Based upon all of our analysis we found that a low food rating would negatively affect the overall rating. Customers cared more about how good the food was over the actual service they were receiving.
For the master analysis I decided to run a KNN analysis on our original data set.
n4=length(RRD$rating)
nt2=1000
set.seed(1) ## to make the calculations reproducible in repeated runs
train <- sample(1:n4,nt2)
b<- RRD
c<- data.frame(b)
d <-data.matrix(c, rownames.force = NA)
e <- scale(d)
e[1:3,]
## userID smoker drink_level dress_preference ambience
## [1,] -1.985821 -0.2828268 -1.336302 0.05609234 -0.7302105
## [2,] -1.985821 -0.2828268 -1.336302 0.05609234 -0.7302105
## [3,] -1.985821 -0.2828268 -1.336302 0.05609234 -0.7302105
## transport marital_status hijos birth_year interest personality
## [1,] -0.3174001 0.1322515 -0.6229571 0.3471495 0.7104335 1.134082
## [2,] -0.3174001 0.1322515 -0.6229571 0.3471495 0.7104335 1.134082
## [3,] -0.3174001 0.1322515 -0.6229571 0.3471495 0.7104335 1.134082
## religion activity color weight budget height latitude
## [1,] 3.005739 0.2826399 -1.643762 0.2602649 0.9578806 1.054828 0.2115132
## [2,] 3.005739 0.2826399 -1.643762 0.2602649 0.9578806 1.054828 0.2115132
## [3,] 3.005739 0.2826399 -1.643762 0.2602649 0.9578806 1.054828 0.2115132
## longitude placeID rating food_rating service_rating Rcuisine
## [1,] -0.4551655 0.6349475 0.1572043 0.1232101 0.2797459 -1.820375
## [2,] -0.4551655 0.6232868 0.1572043 0.1232101 0.2797459 -1.820375
## [3,] -0.4551655 0.6155130 1.3262323 1.2556357 1.4930657 -1.820375
## Upayment
## [1,] -0.2151928
## [2,] -0.2151928
## [3,] -0.2151928
mean(e)
## [1] 2.928559e-16
sd(e)
## [1] 0.9998826
nearest1 <- knn(train=e[train,],test=e[-train,],cl=RRD$rating[train],k=1)

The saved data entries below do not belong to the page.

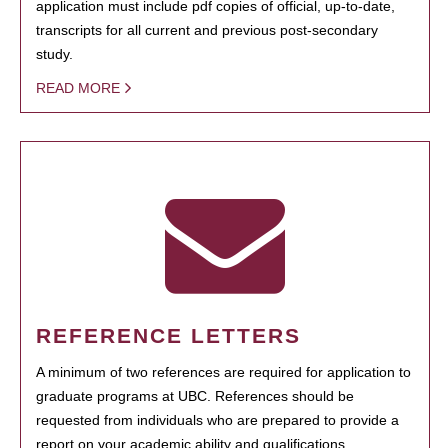
application must include pdf copies of official, up-to-date,
transcripts for all current and previous post-secondary
study.
READ MORE
REFERENCE LETTERS
A minimum of two references are required for application to
graduate programs at UBC. References should be
requested from individuals who are prepared to provide a
report on your academic ability and qualifications.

nearest5 <- knn(train=e[train,],test=e[-train,],cl=RRD$rating[train],k=5)
head(data.frame(RRD$rating[-train],nearest1,nearest5))
## RRD.rating..train. nearest1 nearest5
## 1 1 1 1
## 2 1 1 2
## 3 2 1 2
## 4 1 1 2
## 5 1 1 2
## 6 1 2 1
Now I decided tocalculate the proportion of correct classifications on this one training set.

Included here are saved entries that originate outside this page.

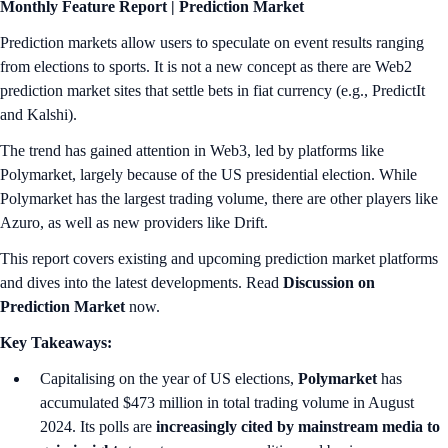
Monthly Feature Report |
Prediction Market
Prediction markets allow users to speculate on event results ranging
from elections to sports. It is not a new concept as there are Web2
prediction market sites that settle bets in fiat currency (e.g., PredictIt
and Kalshi).
The trend has gained attention in Web3, led by platforms like
Polymarket, largely because of the US presidential election. While
Polymarket has the largest trading volume, there are other players like
Azuro, as well as new providers like Drift.
This report covers existing and upcoming prediction market platforms
and dives into the latest developments. Read
Discussion on
Prediction Market
now.
Key Takeaways:
Capitalising on the year of US elections,
Polymarket
has
accumulated $473 million in total trading volume in August
2024. Its polls are
increasingly cited by mainstream media to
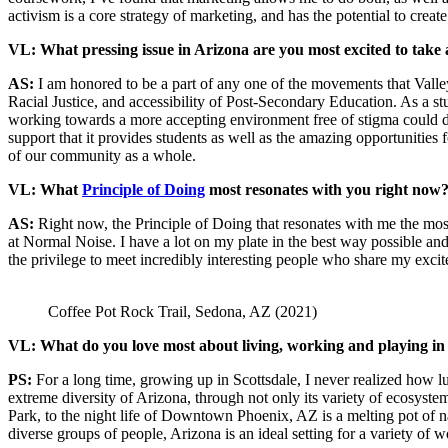
activism is a core strategy of marketing, and has the potential to create
VL: What pressing issue in Arizona are you most excited to take 
AS:
I am honored to be a part of any one of the movements that Vall
Racial Justice, and accessibility of Post-Secondary Education. As a stud
working towards a more accepting environment free of stigma could dra
support that it provides students as well as the amazing opportunities f
of our community as a whole.
VL: What
Principle of Doing
most resonates with you right now
AS:
Right now, the Principle of Doing that resonates with me the mos
at Normal Noise. I have a lot on my plate in the best way possible an
the privilege to meet incredibly interesting people who share my excit
Coffee Pot Rock Trail, Sedona, AZ (2021)
VL: What do you love most about living, working and playing in
PS:
For a long time, growing up in Scottsdale, I never realized how luc
extreme diversity of Arizona, through not only its variety of ecosyst
Park, to the night life of Downtown Phoenix, AZ is a melting pot of na
diverse groups of people, Arizona is an ideal setting for a variety of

pcorrn1=100*sum(RRD$rating[-train]==nearest1)/(n4-nt2)
pcorrn5=100*sum(RRD$rating[-train]==nearest5)/(n4-nt2)
pcorrn1
## [1] 89.38511
pcorrn5
## [1] 85.66343
next we will look at our Press Q and Chi-squared
numCorrn1=(pcorrn1/100)*n4
PressQ1=((n4-(numCorrn1*6))^2)/(n4*5)
PressQ1
## [1] 15572.02
qchisq(.95,5) ##critical value for chi-square with alpha = .05, k-1 df where k=6
## [1] 11.0705
numCorrn5=(pcorrn5/100)*n4
PressQ5=((n4-(numCorrn5*6))^2)/(n4*5)
PressQ5
## [1] 14018.88
And for our cross-validation, leaving one out.
pcorr=dim(10)
for (k in 1:10) {
pred=knn.cv(e,RRD$rating,k)
pcorr[k]=100*sum(RRD$rating==pred)/n4
}
pcorr
## [1] 95.42787 92.98289 92.44499 91.54034 91.44254 90.85575 90.48900
## [8] 90.46455 90.70905 89.80440
Based upon the results of this, k=1 is our best number of neighbors so that is the one we will want to use. Lastly we will run a confusion matrix to test the accuracy of our prediction.

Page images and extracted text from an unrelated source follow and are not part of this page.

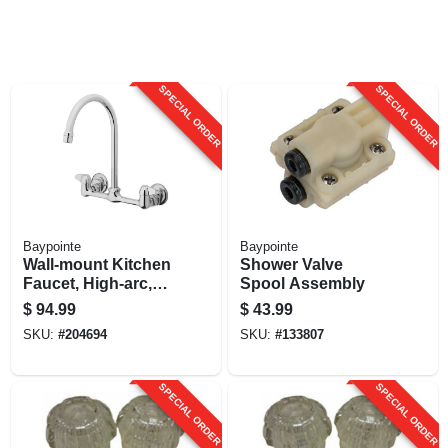
SPECIAL ORDER
SPECIAL ORDER
Baypointe
Baypointe
Wall-mount Kitchen
Shower Valve
Faucet, High-arc,
Spool Assembly
Chrome-plated
$
94.99
$
43.99
SKU:
#
204694
SKU:
#
133807
SPECIAL ORDER
SPECIAL ORDER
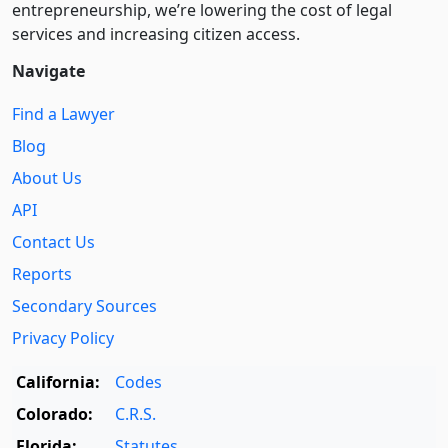
entre­pre­neurship, we’re lowering the cost of legal
services and increasing citizen access.
Navigate
Find a Lawyer
Blog
About Us
API
Contact Us
Reports
Secondary Sources
Privacy Policy
California:
Codes
Colorado:
C.R.S.
Florida:
Statutes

closest <- data.frame(truetype=RRD$rating[-train],predtype=nearest1)
confusionMatrix(data=nearest1,reference=RRD$rating[-train])
## Confusion Matrix and Statistics
##
## Reference
## Prediction 0 1 2
## 0 1293 30 1
## 1 53 609 87
## 2 12 145 860
##
## Overall Statistics
##
## Accuracy : 0.8939
## 95% CI : (0.8825, 0.9045)
## No Information Rate : 0.4395
## P-Value [Acc > NIR] : < 2.2e-16
##
## Kappa : 0.8365
## Mcnemar's Test P-Value : 1.264e-06
##
## Statistics by Class:
##
## Class: 0 Class: 1 Class: 2
## Sensitivity 0.9521 0.7768 0.9072
## Specificity 0.9821 0.9393 0.9267
## Pos Pred Value 0.9766 0.8131 0.8456
## Neg Pred Value 0.9632 0.9252 0.9575
## Prevalence 0.4395 0.2537 0.3068
## Detection Rate 0.4184 0.1971 0.2783
## Detection Prevalence 0.4285 0.2424 0.3291
## Balanced Accuracy 0.9671 0.8580 0.9169
With an accuracy of 89%, we know that this is a very accurate model!